His head falls against her shoulder. “I’m afraid that he’ll grow up exactly like me, and I’m afraid that I won’t be a good enough father to teach him to be better.”
She’s silent, her arms winding around his shoulders and he closes his eyes. Her fingers creep up the back of his neck and he can feel his anxiety slipping away, shred by shred. She always know show to do this with the simplest of touches, knows all the ways to chase away his demons, and only when he’s taken several long, slow breaths, does she speak.
“Our daughter is a pain in the ass.”
He laughs in short breaths against her shoulder.
“But she’s a good girl,” she continues. “She’s kind to people, she’s intelligent, she speaks her mind but she’s never rude. She cares about people more than I’ve ever seen a kid do. She shares her toys, she compliments people, she’s…the most beautiful pain in the ass in the world,” she decides,
“She is pretty amazing,” he agrees.
“And I attribute all that to you,” she tells him. “All of it.”
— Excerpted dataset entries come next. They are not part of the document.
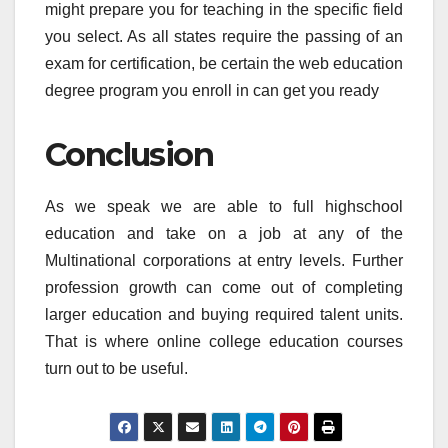
might prepare you for teaching in the specific field
you select. As all states require the passing of an
exam for certification, be certain the web education
degree program you enroll in can get you ready
Conclusion
As we speak we are able to full highschool
education and take on a job at any of the
Multinational corporations at entry levels. Further
profession growth can come out of completing
larger education and buying required talent units.
That is where online college education courses
turn out to be useful.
“No, really. You nailed this stay-at-home dad thing. You’ve been here with her every single day, for every single moment, and you’ve taught her things far more important than what she’ll learn at school. Okay, maybe not completely, because math and spelling is important too, but you know what I mean,” she shrugs.
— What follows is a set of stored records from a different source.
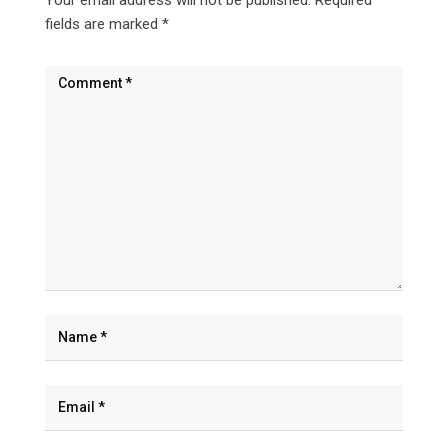
fields are marked
*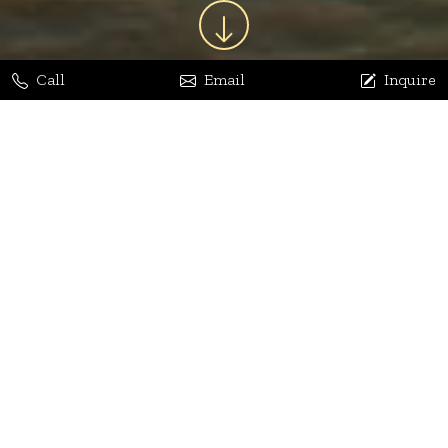
Call
Email
Inquire
Jaya Bhatia
Dhananjay Arora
He sighs against her again, bringing his hand up to cover his stomach. “But if he’s like me-”
“Then he’ll be a passionate, confident and gorgeous little boy,” she tells him. “You’re worried about the partying, the drinking, the police record? We have to worry about that with Ava too…I mean, what about the goth phase? I’m terrified they’ll get into that.” His smile is weak, but she lifts his chin, pressing her lips to his. “They’re going to terrify us for the rest of our lives, Oliver. We might as well enjoy whatever moments we can.”
“You’re right,” he nods slightly, and her lips press to his again.
“And you are a wonderful father,” she reminds him. “I have every faith that our son will turn out as brilliantly as our daughter.”
“Another pain in the ass?”
“Well, I think that part’s inevitable,” she smirks.
Maybe he's grateful to have you. Maybe we both are.